The consumer price index (CPI) for the month dropped 0.3% year-on-year, the National Bureau of Statistics (NBS) said on Wednesday, a slightly slower fall than the median estimate for a 0.4% decrease in a Reuters poll. It was the first year-on-year decline since February 2021. CPI was unchanged in June.

The producer price index (PPI) fell for a 10th consecutive month, down 4.4% from a year earlier after a 5.4% drop the previous month. That compared with a forecast for a 4.1% fall.

China’s economic recovery slowed after a brisk start in the first quarter, as demand at home and abroad weakened. Authorities have rolled out a flurry of policy measures to support the economy, with more steps expected.

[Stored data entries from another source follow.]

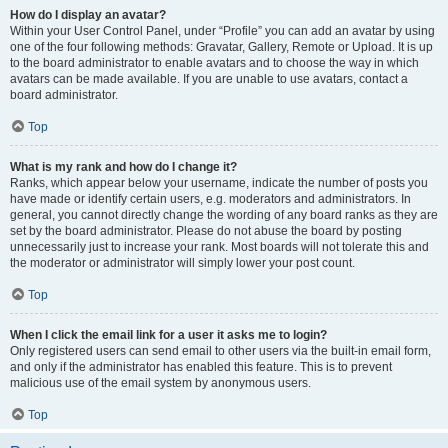
How do I display an avatar?
Within your User Control Panel, under “Profile” you can add an avatar by using
one of the four following methods: Gravatar, Gallery, Remote or Upload. It is up
to the board administrator to enable avatars and to choose the way in which
avatars can be made available. If you are unable to use avatars, contact a
board administrator.
Top
What is my rank and how do I change it?
Ranks, which appear below your username, indicate the number of posts you
have made or identify certain users, e.g. moderators and administrators. In
general, you cannot directly change the wording of any board ranks as they are
set by the board administrator. Please do not abuse the board by posting
unnecessarily just to increase your rank. Most boards will not tolerate this and
the moderator or administrator will simply lower your post count.
Top
When I click the email link for a user it asks me to login?
Only registered users can send email to other users via the built-in email form,
and only if the administrator has enabled this feature. This is to prevent
malicious use of the email system by anonymous users.
Top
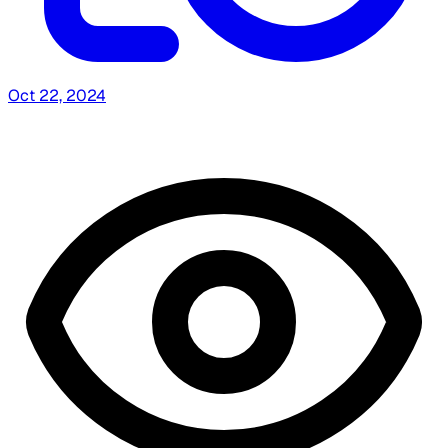
Oct 22, 2024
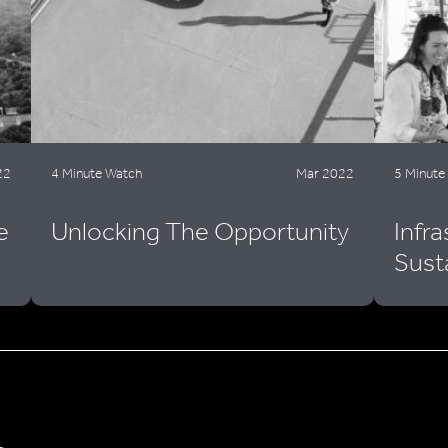
22
4 Minute Watch
Mar 2022
5 Minute
e
Unlocking The Opportunity
Infr
Sust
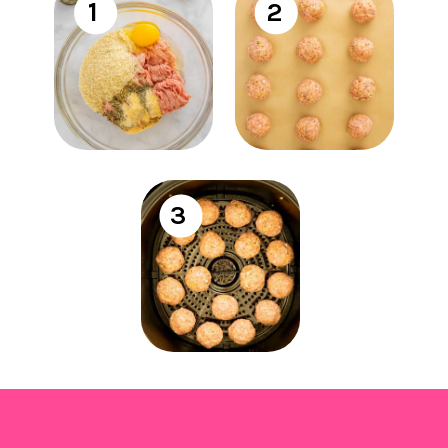
1
2
3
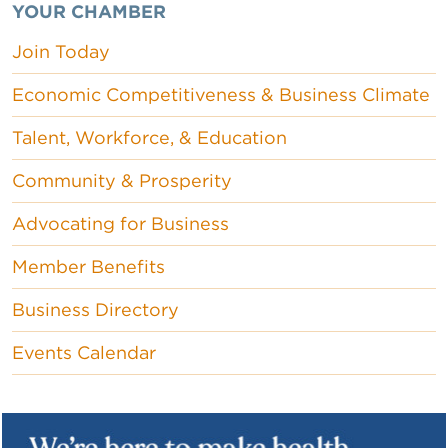
YOUR CHAMBER
Join Today
Economic Competitiveness & Business Climate
Talent, Workforce, & Education
Community & Prosperity
Advocating for Business
Member Benefits
Business Directory
Events Calendar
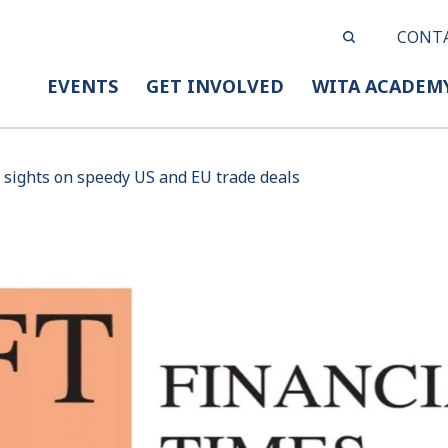
CONT
EVENTS
GET INVOLVED
WITA ACADEM
 sights on speedy US and EU trade deals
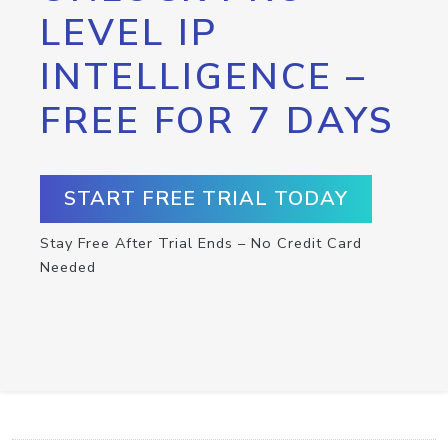
LEVEL IP
INTELLIGENCE –
FREE FOR 7 DAYS
START FREE TRIAL TODAY
Stay Free After Trial Ends – No Credit Card
Needed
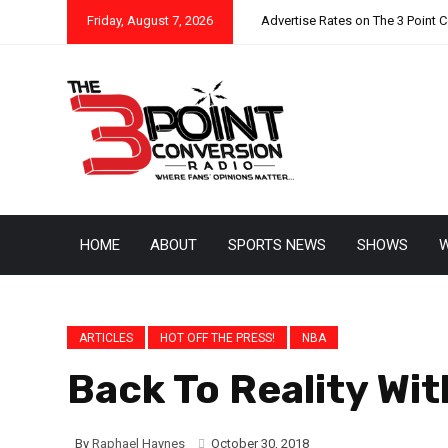
Friday, August 7, 2026
Advertise Rates on The 3 Point 
HOME
ABOUT
SPORTS NEWS
SHOWS
W
ARTICLES
HOT OFF THE PRESS!
NBA
Back To Reality Wi
By
Raphael Haynes
October 30, 2018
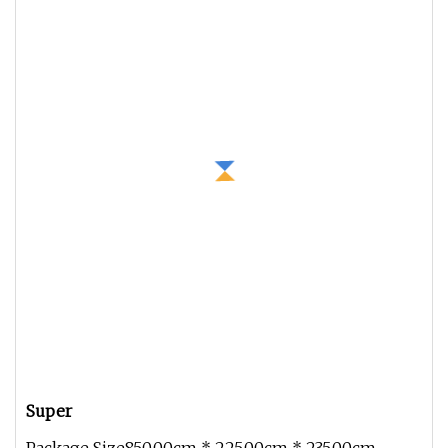
Super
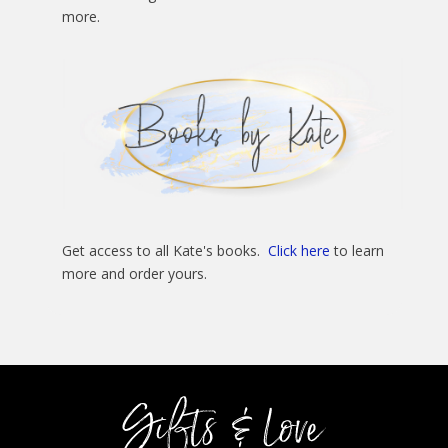
more.
Get access to all Kate's books.
Click here
to learn
more and order yours.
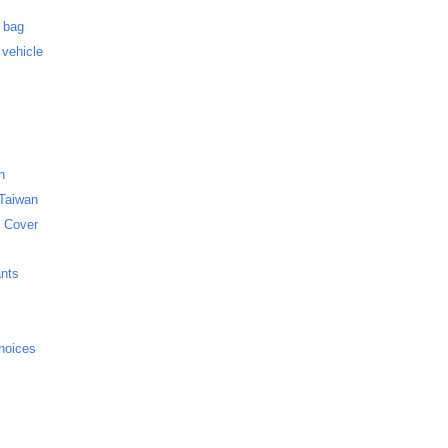
s
f bag
 vehicle
n
 Taiwan
 Cover
ants
hoices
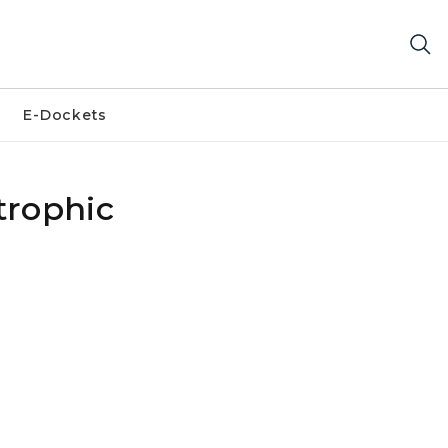
E-Dockets
trophic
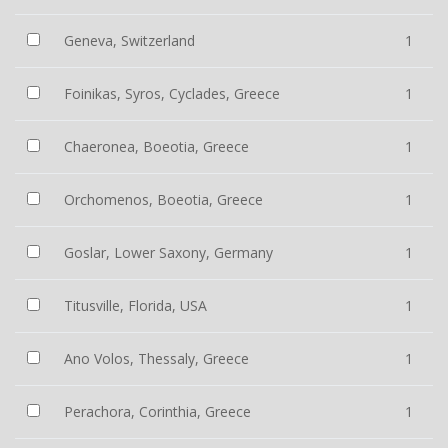
Geneva, Switzerland
1
Foinikas, Syros, Cyclades, Greece
1
Chaeronea, Boeotia, Greece
1
Orchomenos, Boeotia, Greece
1
Goslar, Lower Saxony, Germany
1
Titusville, Florida, USA
1
Ano Volos, Thessaly, Greece
1
Perachora, Corinthia, Greece
1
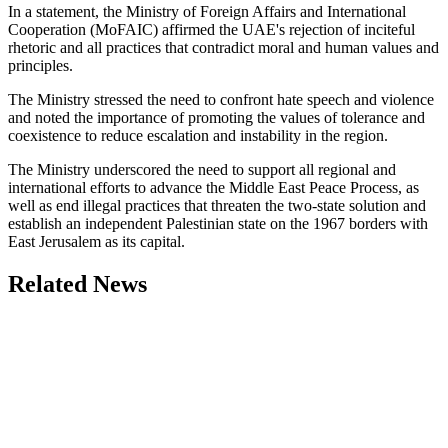
In a statement, the Ministry of Foreign Affairs and International
Cooperation (MoFAIC) affirmed the UAE's rejection of inciteful
rhetoric and all practices that contradict moral and human values and
principles.
The Ministry stressed the need to confront hate speech and violence
and noted the importance of promoting the values of tolerance and
coexistence to reduce escalation and instability in the region.
The Ministry underscored the need to support all regional and
international efforts to advance the Middle East Peace Process, as
well as end illegal practices that threaten the two-state solution and
establish an independent Palestinian state on the 1967 borders with
East Jerusalem as its capital.
Related News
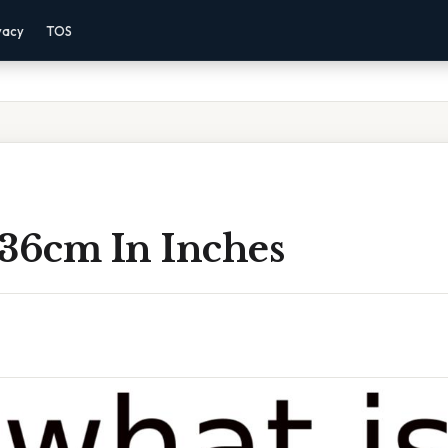
vacy
TOS
 36cm In Inches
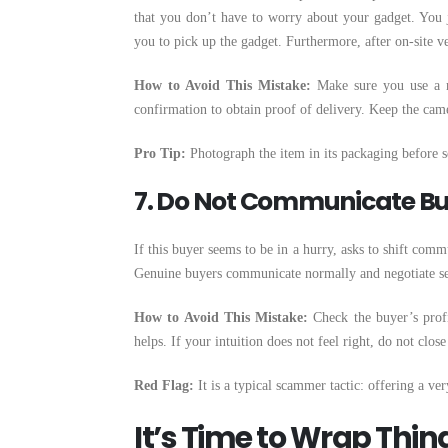
that you don’t have to worry about your gadget. You j
you to pick up the gadget. Furthermore, after on-site ve
How to Avoid This Mistake:
Make sure you use a re
confirmation to obtain proof of delivery. Keep the ca
Pro Tip:
Photograph the item in its packaging before s
7. Do Not Communicate Bu
If this buyer seems to be in a hurry, asks to shift comm
Genuine buyers communicate normally and negotiate se
How to Avoid This Mistake:
Check the buyer’s profi
helps. If your intuition does not feel right, do not close
Red Flag:
It is a typical scammer tactic: offering a ve
It’s Time to Wrap Thin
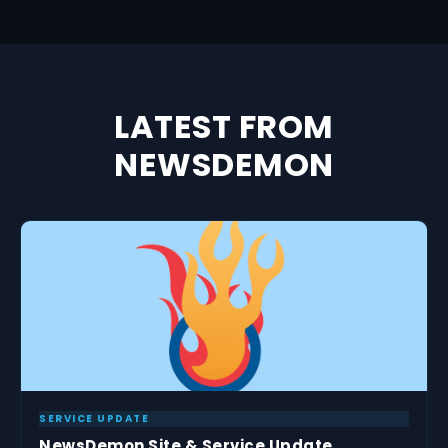
LATEST FROM
NEWSDEMON
SERVICE UPDATE
NewsDemon Site & Service Update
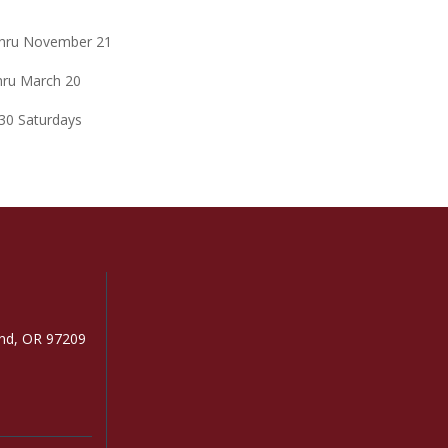
 thru November 21
thru March 20
:30 Saturdays
and, OR 97209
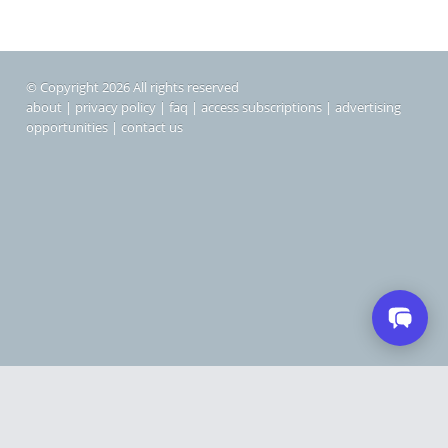
© Copyright 2026 All rights reserved
about
|
privacy policy
|
faq
|
access subscriptions
|
advertising
opportunities
|
contact us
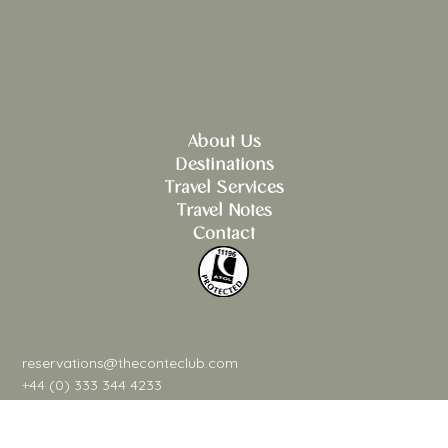
About Us
Destinations
Travel Services
Travel Notes
Contact
reservations@theconteclub.com
+44 (0) 333 344 4233
@theconteclub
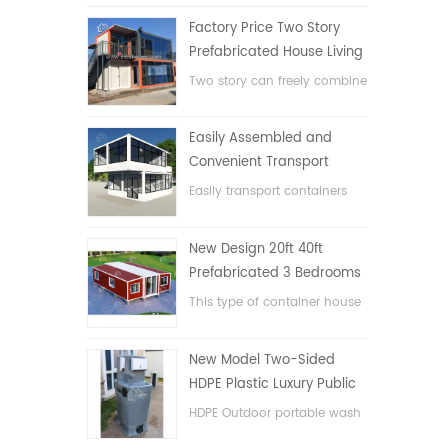
Factory Price Two Story
Prefabricated House Living
Container House in China
Two story can freely combine
flat pack container house
Easily Assembled and
Convenient Transport
Container House
Easily transport containers
hosue
New Design 20ft 40ft
Prefabricated 3 Bedrooms
Tiny Expandable Container
This type of container house
House
is upgraded, the container
house is divided into three
New Model Two-Sided
bedrooms, one bathroom
HDPE Plastic Luxury Public
and with electric system.
Hand Wash Basin
HDPE Outdoor portable wash
Bathroom
basin for parks, schools,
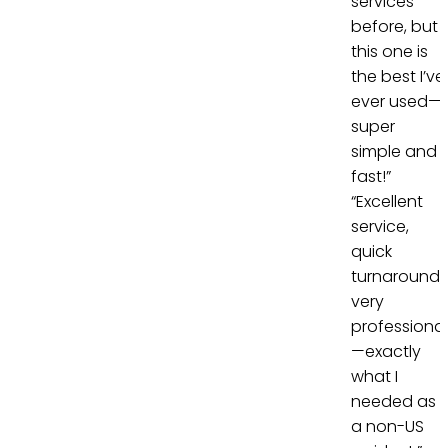
services
before, but
this one is
the best I’ve
ever used—
super
simple and
fast!”
“Excellent
service,
quick
turnaround,
very
professional
—exactly
what I
needed as
a non-US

“Both CPI and PPI in year-on-year terms fell into negative territory and confirmed economic deflation,” said Xing Zhaopeng, senior China strategist at ANZ.

Xing expected the CPI to hover around 0 in the second half of the year, saying “it would be hard to manoeuvre monetary policy. The Politburo meeting called for a stable yuan exchange rate, which would conflict with monetary easing.”

Asian shares were on the defensive on Wednesday as the Chinese price data confirmed its economic recovery economy was losing steam.

China’s stock- bluechip CSI300 Index and the Shanghai Composite Index both declined after the figures.

“Markets needs to see more actionable support measures from the Chinese authorities to stay upbeat,” said Frances Cheung, rates strategist at OCBC Bank in Singapore.

“While there is room for some mild monetary policy easing, the onus is on the fiscal side. Otherwise, economic data showing some growth improvement is required, which is not coming through yet.”


The figures come amid mounting fears China is entering an era of much slower economic growth akin to the period of Japan’s “lost decades” since the 1990s, which saw consumer prices and wages stagnate for a generation.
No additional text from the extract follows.